Faktaindonesianews.com, Jakarta – Kabar penting datang dari Badan Meteorologi, Klimatologi, dan Geofisika (BMKG). Lembaga tersebut tengah memantau kemunculan Bibit Siklon Tropis 90S yang terdeteksi di wilayah Samudra Hindia barat daya Lampung. Meski peluangnya berkembang menjadi siklon tropis tergolong rendah, sistem ini tetap berpotensi memicu cuaca ekstrem di sejumlah daerah dalam 24 jam ke depan.
Berdasarkan hasil monitoring Tropical Cyclone Warning Center Jakarta (TCWC), posisi bibit siklon terpantau berada di Samudra Hindia barat daya Lampung dan Banten, sesuai pembaruan pada Minggu (1/3) pukul 07.00 WIB. Sistem ini pertama kali terbentuk pada 27 Februari 2026 pukul 19.00 WIB.
Dalam keterangan resminya melalui media sosial, BMKG menyebut bibit siklon tersebut bergerak ke arah timur dan memiliki peluang rendah untuk berkembang menjadi siklon tropis dalam 24 jam ke depan. Meski demikian, masyarakat tidak boleh lengah. Keberadaan sistem atmosfer ini tetap dapat menimbulkan dampak tidak langsung terhadap kondisi cuaca dan perairan Indonesia.

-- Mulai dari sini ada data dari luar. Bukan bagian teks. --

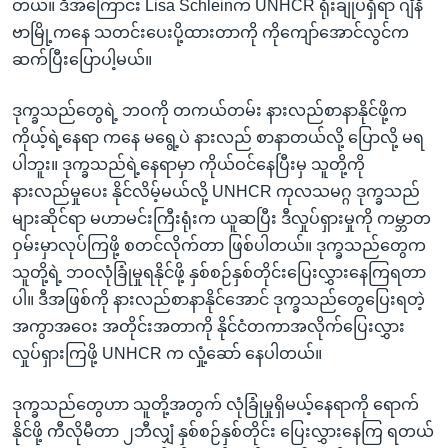
တယ်။ ဒီအကြောင်း Lisa Schleinက UNHCR ရုံးချုပ်ရှိရာ ဂျီနီ
ဗာမြို့ကနေ သတင်းပေးပို့ထားတာကို ကိုကျော်အောင်လွင်က
ဆက်ပြီးပြောပါ့မယ်။
ဒုက္ခသည်တွေရဲ့ ဘဝကို တကယ်တမ်း နားလည်စာနာနိုင်ဖို့က
ကိုယ့်ရဲ့နေရာ ကနေ မရွေ့ပဲ နားလည် စာနာတယ်လို့ ပြောလို့ မရ
ပါဘူး။ ဒုက္ခသည်ရဲ့နေရာမှာ ကိုယ်ဝင်နေပြီးမှ သူတို့ကို
နားလည်မှုပေး နိုင်လိမ့်မယ်လို့ UNHCR ကုလသမဂ္ဂ ဒုက္ခသည်
များဆိုင်ရာ မဟာမင်းကြီးရုံးက ယူဆပြီး ဒီလှုပ်ရှားမှုကို ကမ္ဘာတ
ဝှမ်းမှာလုပ်ကြဖို့ စတင်လိုက်တာ ဖြစ်ပါတယ်။ ဒုက္ခသည်တွေက
သူတို့ရဲ့ ဘဝလုံခြုံမှုရနိုင်ဖို့ နှစ်စဉ်နှစ်တိုင်းပြေးလွှားနေကြရတာ
ပါ။ ဒီအဖြစ်ကို နားလည်စာနာနိုင်အောင် ဒုက္ခသည်တွေပြေးရတဲ့
အကွာအဝေး အတိုင်းအတာကို နိုင်ငံတကာအလိုက်ပြေးလွှား
လှုပ်ရှားကြဖို့ UNHCR က လှုံ့ဆော် နေပါတယ်။
ဒုက္ခသည်တွေဟာ သူတို့အတွက် လုံခြုံမှုရှိမယ့်နေရာကို ရောက်
နိုင်ဖို့ ကီလိုမီတာ ၂ဘီလျှံ နှစ်စဉ်နှစ်တိုင်း ပြေးလွှားနေကြ ရတယ်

BMKG memprakirakan hujan dengan intensitas sedang hingga lebat berpotensi mengguyur wilayah Bengkulu, Lampung, dan Banten. Kondisi ini dapat meningkatkan risiko genangan, banjir lokal, hingga tanah longsor, terutama di daerah rawan.
Tak hanya di daratan, kondisi perairan juga perlu menjadi perhatian serius. BMKG memperingatkan potensi gelombang laut setinggi 1,25 hingga 2,5 meter atau masuk kategori moderate sea di sejumlah wilayah. Area yang berpotensi terdampak antara lain Samudra Hindia barat Lampung, Samudra Hindia selatan Jawa, serta Selat Sunda bagian selatan.

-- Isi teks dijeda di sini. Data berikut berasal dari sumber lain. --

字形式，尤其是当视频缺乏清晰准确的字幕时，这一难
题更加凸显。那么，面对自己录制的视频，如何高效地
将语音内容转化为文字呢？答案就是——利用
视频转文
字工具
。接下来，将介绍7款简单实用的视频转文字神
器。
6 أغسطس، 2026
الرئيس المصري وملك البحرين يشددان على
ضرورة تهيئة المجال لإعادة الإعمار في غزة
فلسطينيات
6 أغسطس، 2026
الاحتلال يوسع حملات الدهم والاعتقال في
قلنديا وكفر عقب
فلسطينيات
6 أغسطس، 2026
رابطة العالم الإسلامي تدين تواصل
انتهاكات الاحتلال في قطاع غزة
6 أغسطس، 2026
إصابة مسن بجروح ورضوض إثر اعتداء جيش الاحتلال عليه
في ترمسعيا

Gelombang dengan ketinggian tersebut cukup berisiko bagi kapal nelayan, perahu kecil, hingga aktivitas pelayaran skala menengah. Karena itu, BMKG mengimbau masyarakat pesisir, nelayan, dan operator transportasi laut untuk meningkatkan kewaspadaan terhadap potensi angin kencang, hujan lebat, dan gelombang tinggi.
Situasi ini menunjukkan bahwa meskipun statusnya masih sebatas bibit siklon dengan peluang perkembangan rendah, dampaknya tetap signifikan terhadap aktivitas masyarakat. Pemantauan intensif terus dilakukan guna memastikan perkembangan sistem ini dalam beberapa hari ke depan.